That first year we found out about Bo’s condition, I was almost frantic. I can’t explain my reaction, but I started to have anxiety attacks, sometimes just walking around the block taking deep breaths, trying to make the stone in my chest go away. When he went somewhere, I paced the house, and if he didn’t come home when I thought he should, I was sure he was lost and actually expected the police to come to the door. If the phone rang, I held my breath. I could barely hold myself together …
You see, I was sure the condition would progress rapidly, stealing him away from me in great chunks of loss.
Now it is four years later and I have learned that he is indeed being stolen away from me, but insidiously, in small steps, disappearing in so many ways …. words, ideas, short– and now long-term- memories. I know that he lives in the moment, yet sometimes I can almost forget because we don’t have the kind of conversations that reveal his changes. There is a repetitiveness to our lives, the everyday events, the same questions and interchanges: meals, cats, lawn, my mother …. the things he knows. His reality.
But now I see a new loss creeping up on us: the loss of language. He’s losing words and thought step-by-step in reverse.
I found this note on the kitchen table last week:
“C.B.S. farmacy called” My heart nearly broke. I knew this would come one day but I hoped not so soon.
Yesterday there was another note, this one barely decipherable:
“Eyer is bussing” (my ear is buzzing) and then “Tuesto Gas Tues Aug 30” (which I couldn’t interpret and he had no idea what it meant.)
Sometimes when he can’t find words, he gestures or just stops talking. What kind of plant (pie) do you have? Where is the (arm raised and pointing) ???? (deodorant)
“Where is my machine?” He stood in the front hall making the motions of pushing a vacuum cleaner. “The vacuum?” I asked. “Yeah.”
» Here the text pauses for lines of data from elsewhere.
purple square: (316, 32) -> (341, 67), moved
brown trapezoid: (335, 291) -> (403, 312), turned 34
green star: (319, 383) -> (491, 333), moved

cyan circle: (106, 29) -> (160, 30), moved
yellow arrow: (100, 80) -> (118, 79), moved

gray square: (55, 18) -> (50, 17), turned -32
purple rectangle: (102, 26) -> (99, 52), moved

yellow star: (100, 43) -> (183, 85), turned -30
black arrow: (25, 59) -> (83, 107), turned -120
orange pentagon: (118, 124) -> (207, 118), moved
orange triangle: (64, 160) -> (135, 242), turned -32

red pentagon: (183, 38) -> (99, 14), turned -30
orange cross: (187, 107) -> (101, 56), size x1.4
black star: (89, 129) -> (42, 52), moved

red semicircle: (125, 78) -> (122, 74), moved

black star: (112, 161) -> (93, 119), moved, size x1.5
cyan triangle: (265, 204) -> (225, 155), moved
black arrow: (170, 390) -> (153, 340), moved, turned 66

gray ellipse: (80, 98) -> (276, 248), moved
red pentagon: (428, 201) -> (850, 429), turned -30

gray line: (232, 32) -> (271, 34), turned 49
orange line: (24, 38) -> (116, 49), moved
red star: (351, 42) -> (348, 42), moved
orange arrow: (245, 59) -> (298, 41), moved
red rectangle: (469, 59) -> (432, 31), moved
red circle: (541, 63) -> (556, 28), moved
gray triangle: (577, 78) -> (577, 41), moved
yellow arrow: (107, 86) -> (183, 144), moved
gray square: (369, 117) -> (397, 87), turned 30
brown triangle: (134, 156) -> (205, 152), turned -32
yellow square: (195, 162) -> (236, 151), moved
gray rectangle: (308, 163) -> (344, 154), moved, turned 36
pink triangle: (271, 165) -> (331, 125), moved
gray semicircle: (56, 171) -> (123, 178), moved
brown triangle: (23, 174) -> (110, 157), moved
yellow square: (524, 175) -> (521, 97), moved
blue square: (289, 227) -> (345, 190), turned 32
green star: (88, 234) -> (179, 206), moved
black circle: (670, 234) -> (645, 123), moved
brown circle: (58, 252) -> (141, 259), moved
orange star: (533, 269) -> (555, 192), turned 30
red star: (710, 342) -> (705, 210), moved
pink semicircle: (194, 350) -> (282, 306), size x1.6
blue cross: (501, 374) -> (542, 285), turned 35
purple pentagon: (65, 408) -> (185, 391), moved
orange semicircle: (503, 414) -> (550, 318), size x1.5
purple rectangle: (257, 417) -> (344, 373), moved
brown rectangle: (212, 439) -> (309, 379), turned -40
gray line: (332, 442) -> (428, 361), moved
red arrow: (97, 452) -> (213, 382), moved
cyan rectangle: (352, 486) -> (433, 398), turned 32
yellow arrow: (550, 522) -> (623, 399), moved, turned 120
It reminds me of the concept of schemata and reading comprehension that I teach in my classes. Our brains are like a filing cabinet, with each piece of new information filtered into its related folder. As Bo reaches for a lost word, he goes into the file folder and retrieves a related word. Sometimes the folder can’t be accessed and there’s silence as he searches; then I help to fill in the blank. This is happening more. This afternoon, for example, he asked me if I wanted the “black box” (my briefcase) put into my car. Later he asked me if I had a “brush” (as he made the motions of putting up an umbrella.)
I cannot imagine the frustration he must feel. We were walking around the block the other day when I commented on the beauty of the huge, old trees. “Have you looked… is it better than …” he tried to ask, and as I helped him with questions, I found out he was trying to ask me if our town is a really good one compared to others. We’ve lived here since 1976 and he always knew the answer.